The Oxford Union is institutionally racist, classist and exclusionary. It is not a forum in which all can exchange debates and ideas. So even within this frame of thinking about free speech (which is in itself problematic in this time of heightened racism) the argument does not hold.
Local MP Anneliese Dodds has spoken out publicly against the misuse of funds by way of police protection to protect all those speakers. Whereas the Union claims it has the right to invite whoever they wish to speak, the police are demanded to provide protection for speakers opposite protestors to ensure the talks can go ahead. The anti-Bannon protest saw thousands of anti-fascists requiring the police to bring in more than 50 extra women and men to ensure he can enter the union. Many of these police women and men were on their second shift. Public taxes are spent to ensure far-right speakers get to address small crowds paying hundreds of pounds a year is a good place to reconsider who pays for ‘free’ speech.
Moreover, while a few privileged students are playing with political agendas in order to gain media attention and further possible political careers (the prominence of Oxbridge has been blamed more than once for the inadequacy of the British political ruling class, and perhaps in this volatile time it is time to observe that argument more closely), others are paying a hefty price. Oxford is first a city, then a university city, then a university, and then the Oxford Union, a small organisation riding off its prestige disproportionally. When the Union invites far-right speakers, the local Oxford community notices the escalation of hatred and violence. During the anti-Bannon protest, Nazi salutes were performed. Two days after Bannon was invited to speak swastikas appeared in a local club. A week later a pregnant Muslim woman was attacked in broad daylight. The escalation of racism through the Union’s activity changes the local residents’ everyday life.
And yet the people of Oxford are proving that they say no to racism and hatred.
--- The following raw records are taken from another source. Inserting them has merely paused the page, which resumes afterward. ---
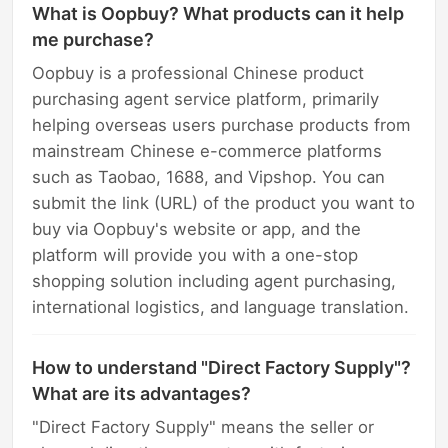
What is Oopbuy? What products can it help
me purchase?
Oopbuy is a professional Chinese product
purchasing agent service platform, primarily
helping overseas users purchase products from
mainstream Chinese e-commerce platforms
such as Taobao, 1688, and Vipshop. You can
submit the link (URL) of the product you want to
buy via Oopbuy's website or app, and the
platform will provide you with a one-stop
shopping solution including agent purchasing,
international logistics, and language translation.
How to understand "Direct Factory Supply"?
What are its advantages?
"Direct Factory Supply" means the seller or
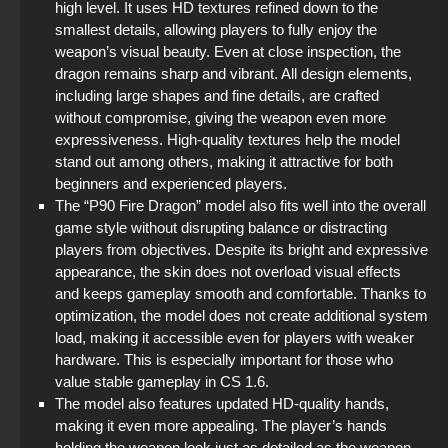
high level. It uses HD textures refined down to the
smallest details, allowing players to fully enjoy the
weapon’s visual beauty. Even at close inspection, the
dragon remains sharp and vibrant. All design elements,
including large shapes and fine details, are crafted
without compromise, giving the weapon even more
expressiveness. High-quality textures help the model
stand out among others, making it attractive for both
beginners and experienced players.
The “P90 Fire Dragon” model also fits well into the overall
game style without disrupting balance or distracting
players from objectives. Despite its bright and expressive
appearance, the skin does not overload visual effects
and keeps gameplay smooth and comfortable. Thanks to
optimization, the model does not create additional system
load, making it accessible even for players with weaker
hardware. This is especially important for those who
value stable gameplay in CS 1.6.
The model also features updated HD-quality hands,
making it even more appealing. The player’s hands
holding the weapon look just as detailed as the weapon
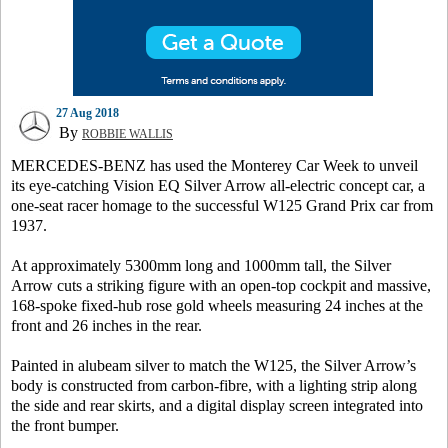
27 Aug 2018
By
ROBBIE WALLIS
MERCEDES-BENZ has used the Monterey Car Week to unveil
its eye-catching Vision EQ Silver Arrow all-electric concept car, a
one-seat racer homage to the successful W125 Grand Prix car from
1937.
At approximately 5300mm long and 1000mm tall, the Silver
Arrow cuts a striking figure with an open-top cockpit and massive,
168-spoke fixed-hub rose gold wheels measuring 24 inches at the
front and 26 inches in the rear.
Painted in alubeam silver to match the W125, the Silver Arrow’s
body is constructed from carbon-fibre, with a lighting strip along
the side and rear skirts, and a digital display screen integrated into
the front bumper.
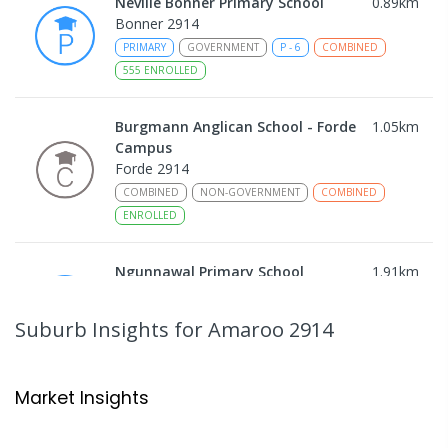
Neville Bonner Primary School
0.89
km
Bonner 2914
PRIMARY
GOVERNMENT
P
-
6
COMBINED
555
ENROLLED
Burgmann Anglican School - Forde
1.05
km
Campus
Forde 2914
COMBINED
NON-GOVERNMENT
COMBINED
ENROLLED
Ngunnawal Primary School
1.91
km
Ngunnawal 2913
PRIMARY
GOVERNMENT
P
-
6
COMBINED
Suburb Insights
for Amaroo 2914
570
ENROLLED
Gungahlin College
2.11
km
Market Insights
Gungahlin 2912
IN CATCHMENT
SECONDARY
GOVERNMENT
A local initiative, Oxford Unites as an Anti Racist City, led by Shaista Aziz and Jabu Nala-Hartley, is leading this resistance and proving that Oxford is saying no to racists, fascists and white supremacists. Oxford says no to sexism, racism, Islamophobia and homophobia. On the weekend of Martin Luther King day, the people of Oxford are revisiting his wonderful statement:
“Darkness cannot drive out darkness; only light can do that. Hate cannot drive out hate; only love can do that.”